A Nigerian rebel leader wants the authorities to free a former governor charged with corruption or face renewed attacks on the oil industry. For VOA, Gilbert da Costa in Abuja reports the threat comes at a time when the region's militants are urging a united front to cripple oil production.
Tom Pullo is regarded as the supreme rebel commander in oil-rich Delta state, the home of embattled former governor James Onanefe Ibori, who is facing corruption trial.
Pullo told VOA his group will hit hard at the beleaguered oil industry at the expiration of his deadline.
"That 48 hours to the oil and gas companies to leave the Niger Delta, or else let the Federal Republic of Nigeria come and face us, we are ready for the," he said. "If they do not leave James Onanefe Ibori, we are ready for them. They cannot keep Onanefe Ibori under key and lock. Ibori fought for resource control that is our right, and we want him out."
Pullo, who was involved in a series of attacks on the oil industry in the past, is also upset that President Umaru Yar'Adua has granted only one of the several demands made by armed groups in the region when they declared a ceasefire in June.

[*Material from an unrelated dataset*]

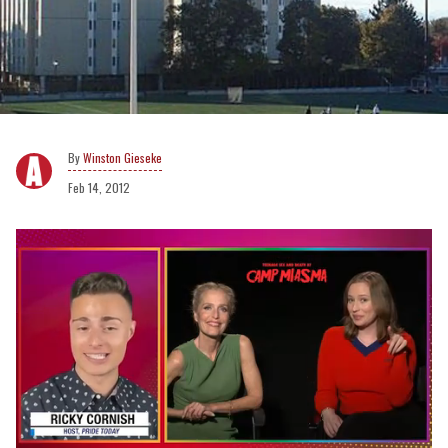
Winston Gieseke
Feb 14, 2012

The demands include the release of former governor Diepreye Alamieyesiagha, the withdrawal of troops from the region, the granting of greater local access to oil revenues, and the appointment of an ethnic Ijaw from the Niger Delta as oil minister.
The government has not responded to the threat, but many in the oil industry see it as a worrying sign of renewed violence in the oil-producing region.
Key militant leaders are now pressing rebel factions in the Niger Delta to unify their positions and join in a massive onslaught against the troubled oil industry.
Large amounts of oil revenues have been stolen by the region's leaders, many of whom are believed to have links to the militants.
Bombings and attacks since early 2006 by armed groups in the volatile delta have cut Nigeria's estimated 2.5 million barrel daily crude production by more than 20 percent.
Any further escalation of tensions could have grave implications for the Nigerian economy, which relies heavily on oil revenues.